Tuesday, August 15, 2023
We are officially into turfgrass overseeding season. The suggested timing for turfgrass overseeding for cool-season grasses is from August 15 to September 15 in eastern Nebraska and August 15 to September 5 for western Nebraska. But why this specific time for overseeding during these dates?
Less Weed Competition
Historically at this time of year, the air temperature starts to cool down towards fall. With this decrease in temperatures and humidity, weed competition decreases. This leads to fewer weeds for competition with newly established turfgrass from seed.
Cool-season grasses like Kentucky bluegrass and tall fescue are more favorable for growth in cooler temperatures from August to early November. In conjunction with less weed competition, this allows more timing and is preferred for growth in the fall for cool-season grasses than in the spring.
Seed Selection for Overseeding
This will depend on the goal for your future grass area. With cool-season grasses, Kentucky bluegrass is preferred in western Nebraska, and tall fescue in eastern Nebraska. Kentucky bluegrass is slower to germinate (10 to 28 days) than tall fescue but can recover from traffic due to its rhizomatic growth.
Remember to read the seed label of the turfgrass seed bag to check the information of what type of grasses are in the seed bag. Watch for other information that can cause issues after seeding from VNS (Variety Not Stated) to annual ryegrasses (also known as Italian Ryegrass). Look for turfgrass seed bag mixes that are seed certified with a blue tag shown in Figure 1. These seed contents in the seed bag went through certification from the Nebraska Crop Improvement Association. The blue label also verified there are seeds stated in the bag is what is on the label.

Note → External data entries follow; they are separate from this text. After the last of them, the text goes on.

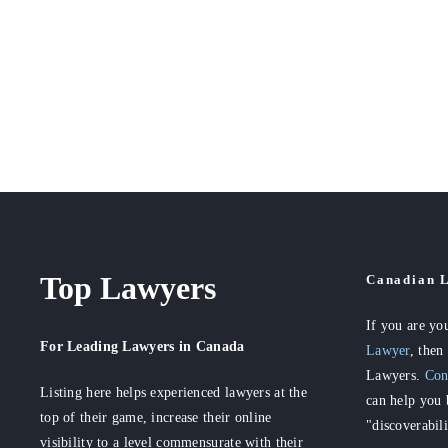
Top Lawyers
Canadian L
If you are yo
For Leading Lawyers
in Canada
Lawyer
, then
Lawyers.
Con
Listing here helps experienced lawyers at the
can help you 
top of their game, increase their online
"discoverabil
visibility to a level commensurate with their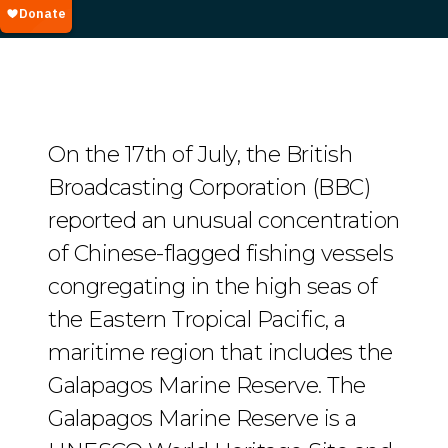
On the 17th of July, the British
Broadcasting Corporation (BBC)
reported an unusual concentration
of Chinese-flagged fishing vessels
congregating in the high seas of
the Eastern Tropical Pacific, a
maritime region that includes the
Galapagos Marine Reserve. The
Galapagos Marine Reserve is a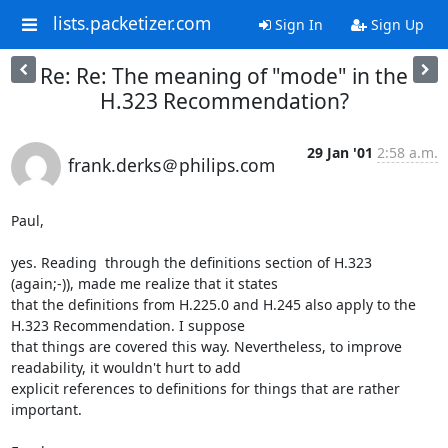
lists.packetizer.com
Sign In
Sign Up
Re: Re: The meaning of "mode" in the
H.323 Recommendation?
29 Jan '01
2:58 a.m.
frank.derks＠philips.com
Paul,

yes. Reading  through the definitions section of H.323 
(again;-)), made me realize that it states

that the definitions from H.225.0 and H.245 also apply to the 
H.323 Recommendation. I suppose

that things are covered this way. Nevertheless, to improve 
readability, it wouldn't hurt to add

explicit references to definitions for things that are rather 
important.
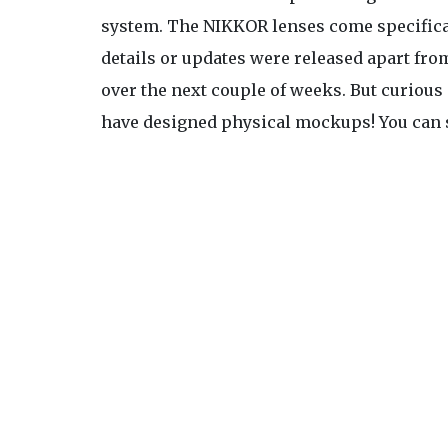
system. The NIKKOR lenses come specifical
details or updates were released apart fro
over the next couple of weeks. But curiou
have designed physical mockups! You can s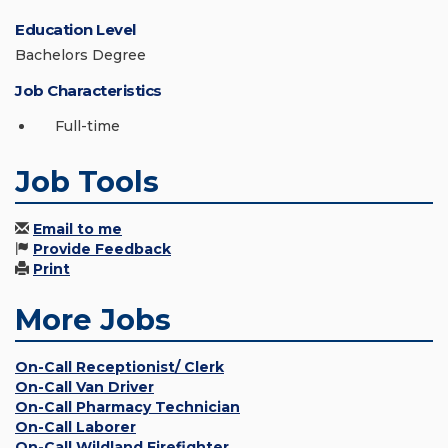
Education Level
Bachelors Degree
Job Characteristics
Full-time
Job Tools
Email to me
Provide Feedback
Print
More Jobs
On-Call Receptionist/ Clerk
On-Call Van Driver
On-Call Pharmacy Technician
On-Call Laborer
On-Call Wildland Firefighter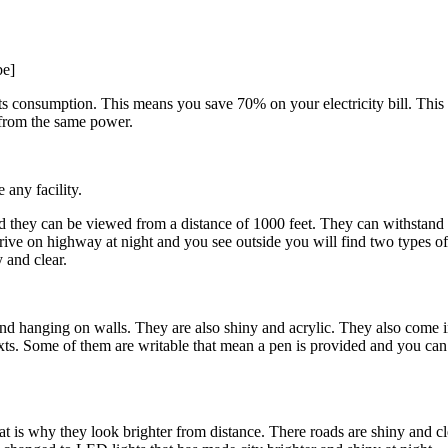
be]
ts consumption. This means you save 70% on your electricity bill. This 
 from the same power.
 any facility.
and they can be viewed from a distance of 1000 feet. They can withstan
rive on highway at night and you see outside you will find two types of 
 and clear.
, and hanging on walls. They are also shiny and acrylic. They also come
ts. Some of them are writable that mean a pen is provided and you can w
 is why they look brighter from distance. There roads are shiny and cl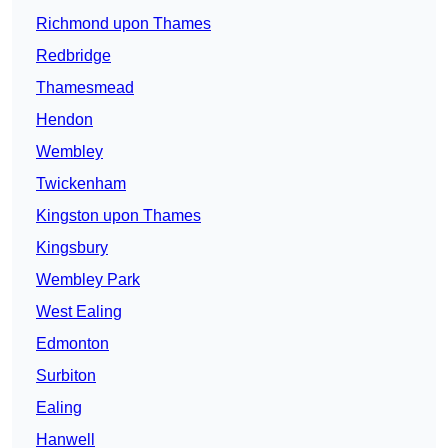
Richmond upon Thames
Redbridge
Thamesmead
Hendon
Wembley
Twickenham
Kingston upon Thames
Kingsbury
Wembley Park
West Ealing
Edmonton
Surbiton
Ealing
Hanwell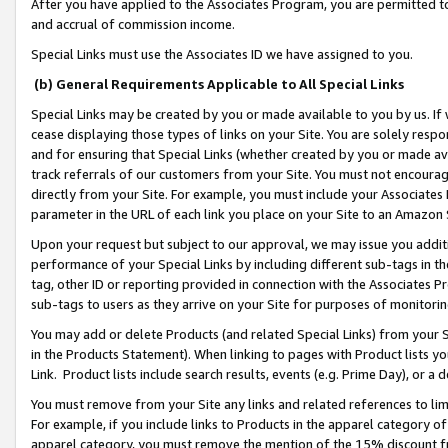
After you have applied to the Associates Program, you are permitted to 
and accrual of commission income.
Special Links must use the Associates ID we have assigned to you.
(b) General Requirements Applicable to All Special Links
Special Links may be created by you or made available to you by us. If 
cease displaying those types of links on your Site. You are solely respo
and for ensuring that Special Links (whether created by you or made av
track referrals of our customers from your Site. You must not encoura
directly from your Site. For example, you must include your Associates
parameter in the URL of each link you place on your Site to an Amazon 
Upon your request but subject to our approval, we may issue you addit
performance of your Special Links by including different sub-tags in t
tag, other ID or reporting provided in connection with the Associates Pr
sub-tags to users as they arrive on your Site for purposes of monitorin
You may add or delete Products (and related Special Links) from your Si
in the Products Statement). When linking to pages with Product lists you
Link. Product lists include search results, events (e.g. Prime Day), or 
You must remove from your Site any links and related references to li
For example, if you include links to Products in the apparel category 
apparel category, you must remove the mention of the 15% discount f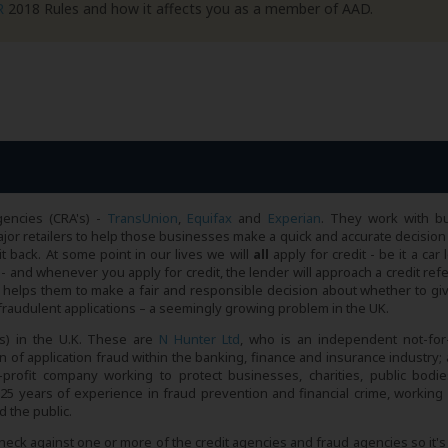
R
2018 Rules and how it affects you as a member of AAD.
gencies (CRA's) -
TransUnion
,
Equifax
and
Experian
. They work with bu
or retailers to help those businesses make a quick and accurate decision
it back. At some point in our lives we will
all
apply for credit - be it a car 
- and whenever you apply for credit, the lender will approach a credit ref
h helps them to make a fair and responsible decision about whether to gi
t fraudulent applications – a seemingly growing problem in the UK.
s) in the U.K. These are
N Hunter Ltd
, who is an independent not-for-
 of application fraud within the banking, finance and insurance industry; 
profit company working to protect businesses, charities, public bodi
25 years of experience in fraud prevention and financial crime, working 
 the public.
check against one or more of the credit agencies and fraud agencies so it'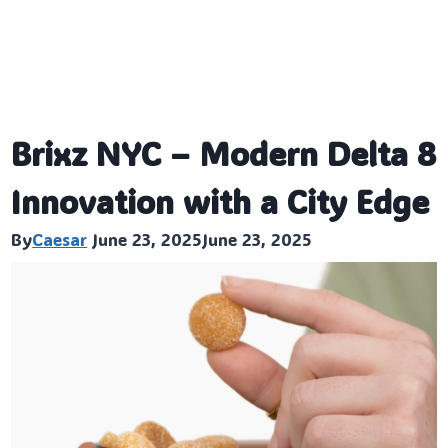
Brixz NYC – Modern Delta 8
Innovation with a City Edge
By
Caesar
June 23, 2025
June 23, 2025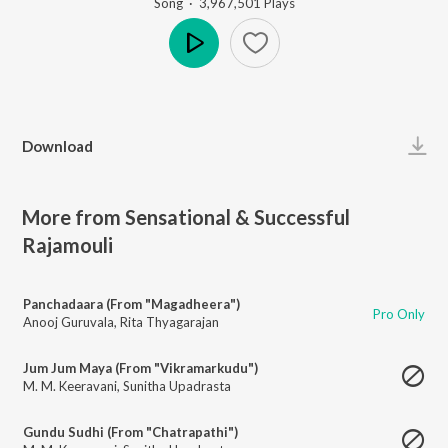
Song
·
3,967,501
Play
s
Play
Download
More from Sensational & Successful
Rajamouli
Panchadaara (From "Magadheera")
Pro Only
Anooj Guruvala
,
Rita Thyagarajan
Jum Jum Maya (From "Vikramarkudu")
M. M. Keeravani
,
Sunitha Upadrasta
Gundu Sudhi (From "Chatrapathi")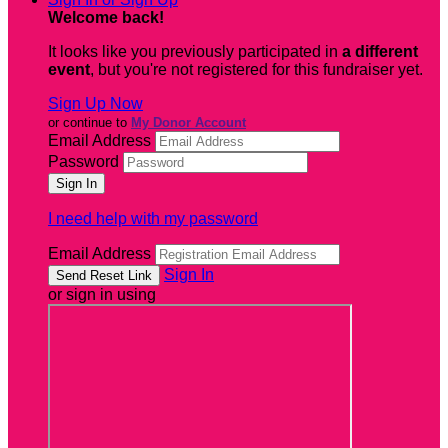
Welcome back
!
It looks like you previously participated in
a different
event
, but you're not registered for this fundraiser yet.
Sign Up Now
or continue to
My Donor Account
Email Address
Password
I need help with my password
Email Address
Sign In
or sign in using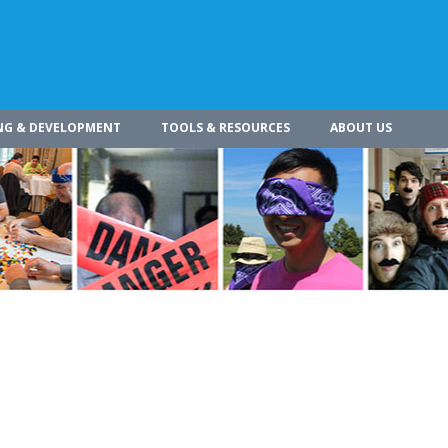
NG & DEVELOPMENT
TOOLS & RESOURCES
ABOUT US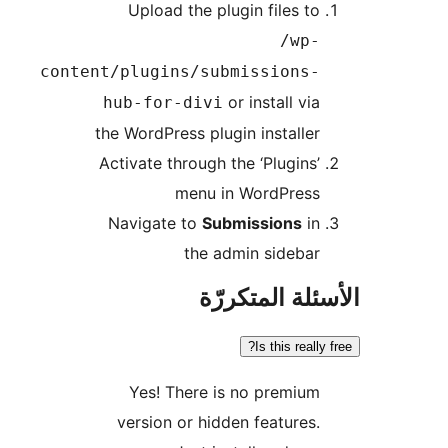
Upload the plugin files to
/wp-
content/plugins/submissions-
or install via
hub-for-divi
the WordPress plugin installer
Activate through the ‘Plugins’
menu in WordPress
Navigate to
Submissions
in
the admin sidebar
الأسئلة المتك
Is this really
Yes! There is no premium
version or hidden features.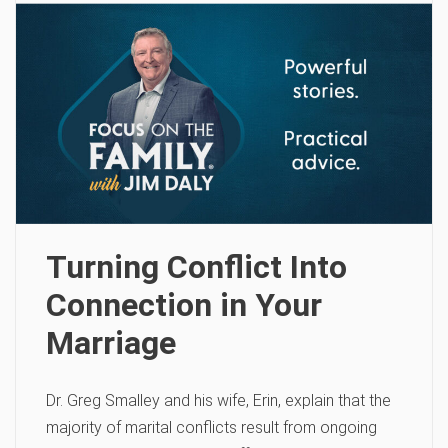
Turning Conflict Into
Connection in Your
Marriage
Dr. Greg Smalley and his wife, Erin, explain that the
majority of marital conflicts result from ongoing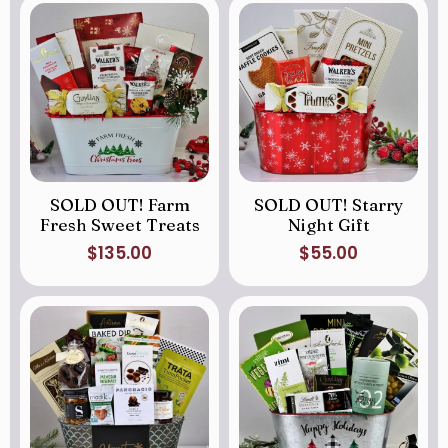
SOLD OUT! Farm
SOLD OUT! Starry
Fresh Sweet Treats
Night Gift
$
135.00
$
55.00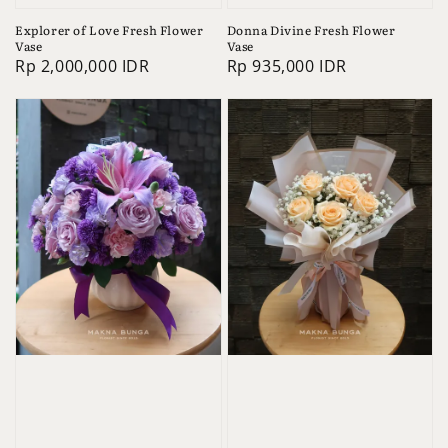
Explorer of Love Fresh Flower
Donna Divine Fresh Flower
Vase
Vase
Regular
Rp 2,000,000 IDR
Regular
Rp 935,000 IDR
price
price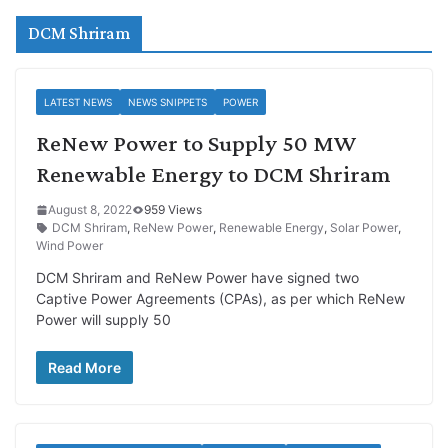
DCM Shriram
LATEST NEWS
NEWS SNIPPETS
POWER
ReNew Power to Supply 50 MW
Renewable Energy to DCM Shriram
August 8, 2022
959 Views
DCM Shriram
,
ReNew Power
,
Renewable Energy
,
Solar Power
,
Wind Power
DCM Shriram and ReNew Power have signed two
Captive Power Agreements (CPAs), as per which ReNew
Power will supply 50
Read More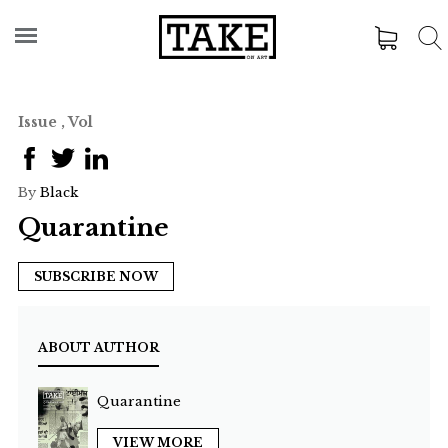
Issue , Vol
By
Black
Quarantine
SUBSCRIBE NOW
ABOUT AUTHOR
Quarantine
VIEW MORE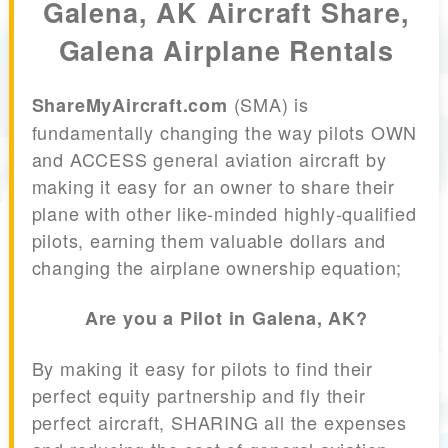
Galena, AK Aircraft Share,
Galena Airplane Rentals
(SMA) is
ShareMyAircraft.com
fundamentally changing the way pilots OWN
and ACCESS general aviation aircraft by
making it easy for an owner to share their
plane with other like-minded highly-qualified
pilots, earning them valuable dollars and
changing the airplane ownership equation;
Are you a Pilot in Galena, AK?
By making it easy for pilots to find their
perfect equity partnership and fly their
perfect aircraft, SHARING all the expenses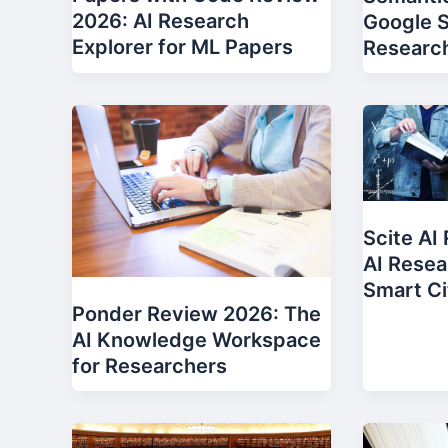
2026: AI Research
Google S
Explorer for ML Papers
Researc
Scite AI
AI Resea
Smart Ci
Ponder Review 2026: The
AI Knowledge Workspace
for Researchers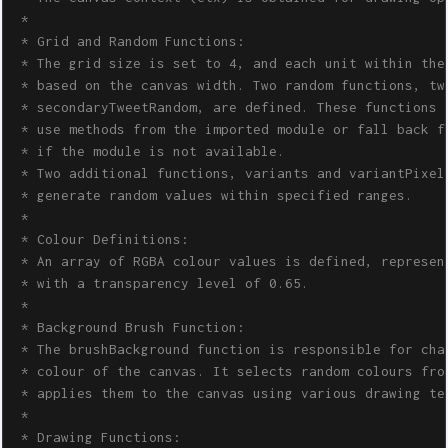
 * 

 * Grid and Random Functions:

 * The grid size is set to 4, and each unit within the 
 * based on the canvas width. Two random functions, twe
 * secondaryTweetRandom, are defined. These functions e
 * use methods from the imported module or fall back fu
 * if the module is not available.

 * Two additional functions, variants and variantPixels
 * generate random values within specified ranges.

 * 

 * Colour Definitions:

 * An array of RGBA colour values is defined, represent
 * with a transparency level of 0.65.

 * 

 * Background Brush Function:

 * The brushBackground function is responsible for chan
 * colour of the canvas. It selects random colours from
 * applies them to the canvas using various drawing tec
 * 

 * Drawing Functions:
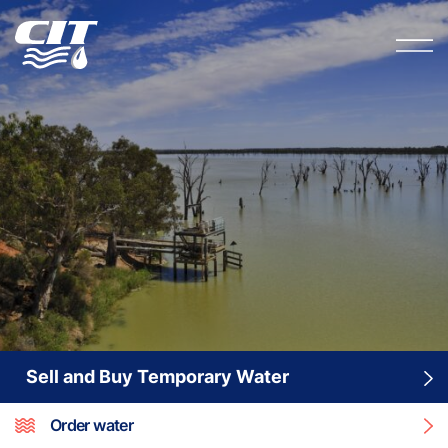
Sell and Buy Temporary Water
Order water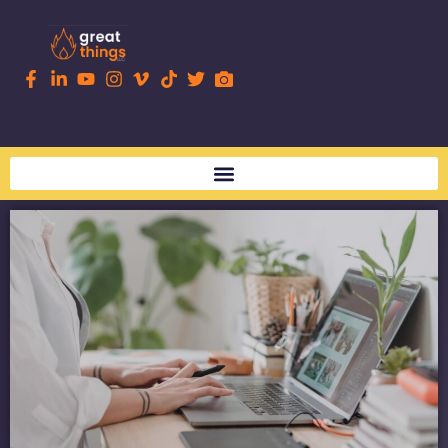
content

Figure 1. Nebraska Crop Improvement Association certified seed label for Kentucky bluegrass seed mix (from Roch Gaussoin).
For more information on grass seed selection, refer to the NebGuide on choosing the grasses and buying seed for lawns in Nebraska and the Northern Great Plains (https://turf.unl.edu/NebGuides/Grassesforlawns2012k.pdf).
Steps in Overseeding
- Temperature check: The air temperatures have to be around 60 to 75 degrees F for cool-season grasses. If the air temperatures are warmer than 80 degrees F, there is a higher chance of cool-season turfgrass seed not growing effectively.
Cultural practices: After seed selection and the right temperature for cool season grass growth, aerification can be used before applying the turfgrass seed. This will help in allowing more seed establishment and less compaction in the soil. Soil testing is another tool to consider what nutrients are already in the soil. The results of the tests will help determine the amount of fertilizer to use before seed application and for fall fertilization, if not done so already. For more information on soil testing, refer to the NebGuide: Soil Testing.
Seeding Rate: The rate for seeding varies on the type of grass that you will be applying and will be less than a new seed application. The rate of Kentucky bluegrass for overseeding will be around 2 lbs. per 1000 ft2 (normally 1-3 lbs. per 1000 ft2 for new grass areas). The rate for overseeding tall fescue is 3-4 lbs. per 1000 ft2 (normally 5-8 lbs. per 1000 ft2 for new grass areas).
Turfgrass seed application: During the seed application, apply in different directions to help with turf cover during seed germination. For the application of seeding, the drop spreader is preferred due to its even application. A rotary spreader can also be used but be mindful not to apply seed when there are heavy winds.
Water management: Water application for overseeding must be done immediately after seeding. Apply water to the overseeding sparingly up to three times a day in the first week and lessen over time. This will have adequate moisture for seed establishment. Too much water during the overseeding can lead to susceptibility of turfgrass diseases to possible loss of the applied turfgrass seeds.
Mowing: Nearly after a month of growth from seed germination reaches a height for mowing compared to other non-overseed grasses, start mowing the grass. For the first mow, mow at the highest height. The second, and third mowing will take off a little more mowing than the previous one until the preferred height of the grass is reached. There should not be a long gap for in between mowings. Do not wait until the grass grows too tall. Mowing more than 1/3 of the grass during the first mow or any time can lead to damage to the grass.
For more information on starting seeds in a new area, refer to the NebGuide: Establishing Lawns from Seed. For specific timings for fertilizing after seeding, refer to the Cool Season Lawn Calendar for Western Nebraska or Cool Season Lawn Calendar for Eastern Nebraska.